Variously called hurricanes, typhoons or cyclones, depending on which ocean they form in, these storms rank among nature's fiercest. Huge, whirling tempests that form out at sea, tropical cyclones are assessed based on their strength in wind power. Those in the Atlantic are ranked on the Saffir-Simpson scale, developed in 1969 by scientists at the U.S. National Hurricane Center. The scale rates hurricanes by category [click here for the scale]. Even at their weakest, hurricanes generate winds in excess of 74 miles an hour. And stronger storms--such as last year's catastrophic Hurricane Katrina--wallop with winds greater than 131 miles an hour.

But despite the fact that tropical cyclones can release as much energy as 10,000 nuclear bombs, they spring from the same humble beginnings as any storm: a disturbance caused by converging winds. Atlantic hurricanes--named for Huracan, an evil deity of Central America's Tainos people--typically form when a thunderstorm blows off the coast of Africa, travels out to sea and gathers power over the eastern Caribbean. The storms, however, require high humidity, light winds in the upper atmosphere and warm seas to spin up to cyclonic strength. If one of these ingredients is missing, the storm will peter out.

These conditions prevail most strongly in the North Atlantic between August and October, but that is a relatively brief season. Conditions off the Pacific coast of Asia, in contrast, are ripe for typhoon formation between June and December. As a tropical disturbance grows in strength, surface pressure in the area around the storm falls. And the characteristic swirling around the storm's eye--actually a low-pressure vortex that compels higher pressure air downward, where it is warmed by the sea, fueling storm clouds that produce driving rain--intensifies.

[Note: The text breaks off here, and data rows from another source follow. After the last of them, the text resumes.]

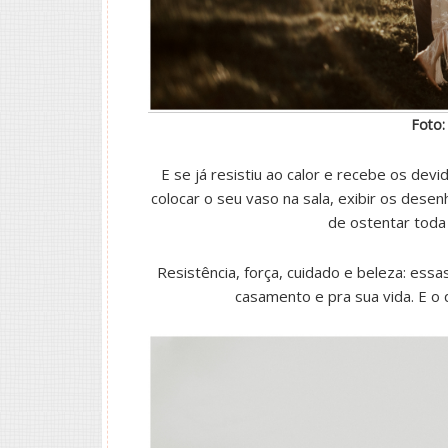
Foto:
E se já resistiu ao calor e recebe os dev
colocar o seu vaso na sala, exibir os dese
de ostentar toda
Resistência, força, cuidado e beleza: es
casamento e pra sua vida. E o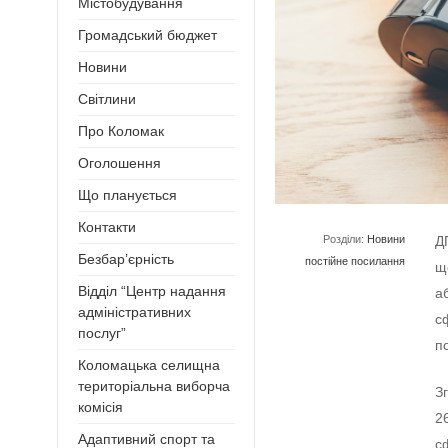
Містобудування
Громадський бюджет
Новини
Світлини
Про Коломак
Оголошення
Що планується
Контакти
Розділи:
Новини
Д
Безбар’єрність
постійне посилання
щ
Відділ “Центр надання
а
адміністративних
с
послуг”
п
Коломацька селищна
територіальна виборча
З
комісія
2
Адаптивний спорт та
с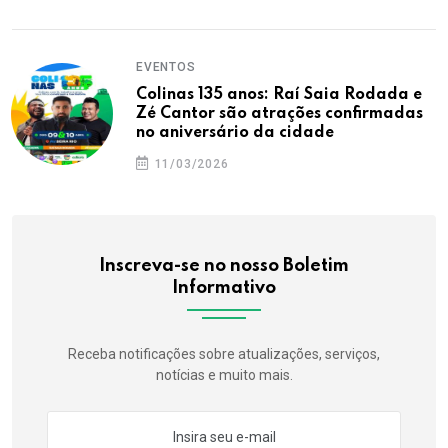
EVENTOS
Colinas 135 anos: Raí Saia Rodada e
Zé Cantor são atrações confirmadas
no aniversário da cidade
11/03/2026
Inscreva-se no nosso Boletim
Informativo
Receba notificações sobre atualizações, serviços,
notícias e muito mais.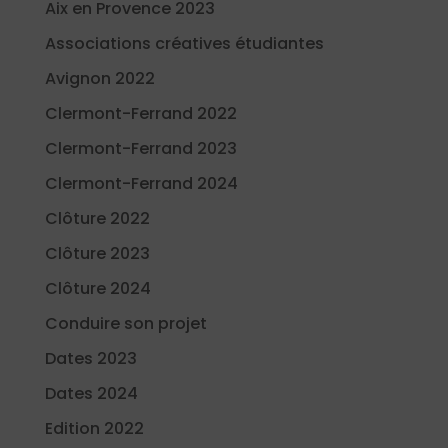
Aix en Provence 2023
Associations créatives étudiantes
Avignon 2022
Clermont-Ferrand 2022
Clermont-Ferrand 2023
Clermont-Ferrand 2024
Clôture 2022
Clôture 2023
Clôture 2024
Conduire son projet
Dates 2023
Dates 2024
Edition 2022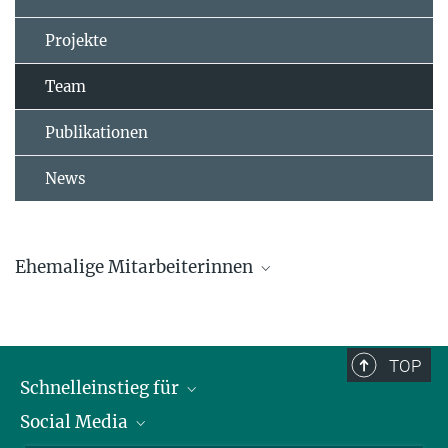
Projekte
Team
Publikationen
News
Ehemalige Mitarbeiterinnen
Dr. Lucia Mentesana
Dr. Marlene Oefele
TOP
Schnelleinstieg für
Caroline Deimel
Social Media
Journalist*innen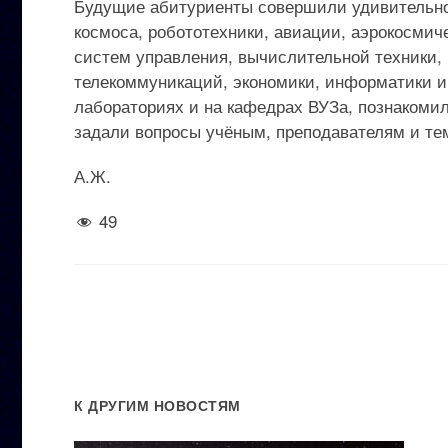
Будущие абитуриенты совершили удивительн
космоса, робототехники, авиации, аэрокосмиче
систем управления, вычислительной техники,
телекоммуникаций, экономики, информатики и
лабораториях и на кафедрах ВУЗа, познакоми
задали вопросы учёным, преподавателям и тем
А.Ж.
49
К ДРУГИМ НОВОСТЯМ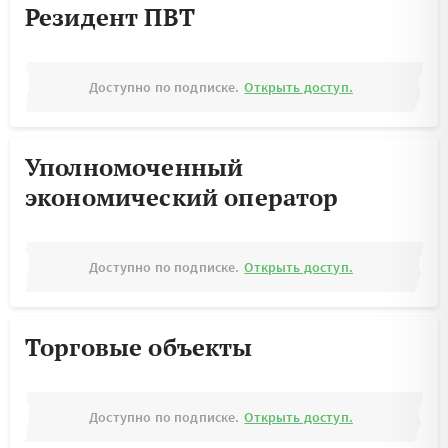
Резидент ПВТ
Доступно по подписке.
Открыть доступ.
Уполномоченный
экономический оператор
Доступно по подписке.
Открыть доступ.
Торговые объекты
Доступно по подписке.
Открыть доступ.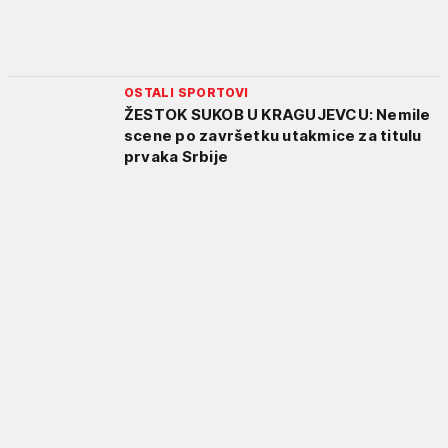
OSTALI SPORTOVI
ŽESTOK SUKOB U KRAGUJEVCU: Nemile
scene po završetku utakmice za titulu
prvaka Srbije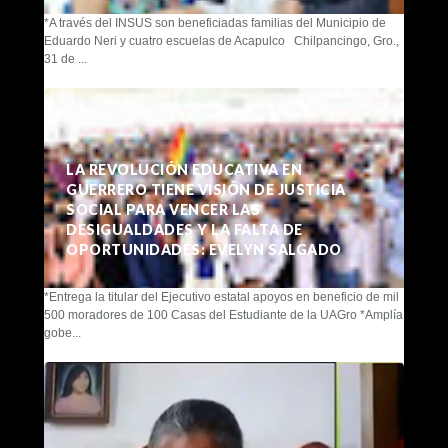
*A través del INSUS son beneficiadas familias del Municipio de
Eduardo Neri y cuatro escuelas de Acapulco Chilpancingo, Gro.,
31 de ...
LA REVOLUCIÓN EDUCATIVA EN
GUERRERO TIENE VISIÓN DE JUSTICIA
SOCIAL PARA VENCER LAS
DESIGUALDADES Y LA FALTA DE
OPORTUNIDADES: EVELYN SALGADO
*Entrega la titular del Ejecutivo estatal apoyos en beneficio de mil
500 moradores de 100 Casas del Estudiante de la UAGro *Amplía
gobe...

Because warm seas and even warmer air in the lower atmosphere power these storms, some researchers have predicted that more and stronger tropical cyclones will result from increasing temperatures worldwide. The most recent addition to this growing body of evidence links climate change and increasing storms by statistically comparing near-surface air and Atlantic sea-surface temperatures with hurricane intensity over the last 50 years. Already, tropical cyclones are forming where they have rarely been seen before: Catarina (pictured above) formed in the South Atlantic in March 2004, the first such storm ever monitored.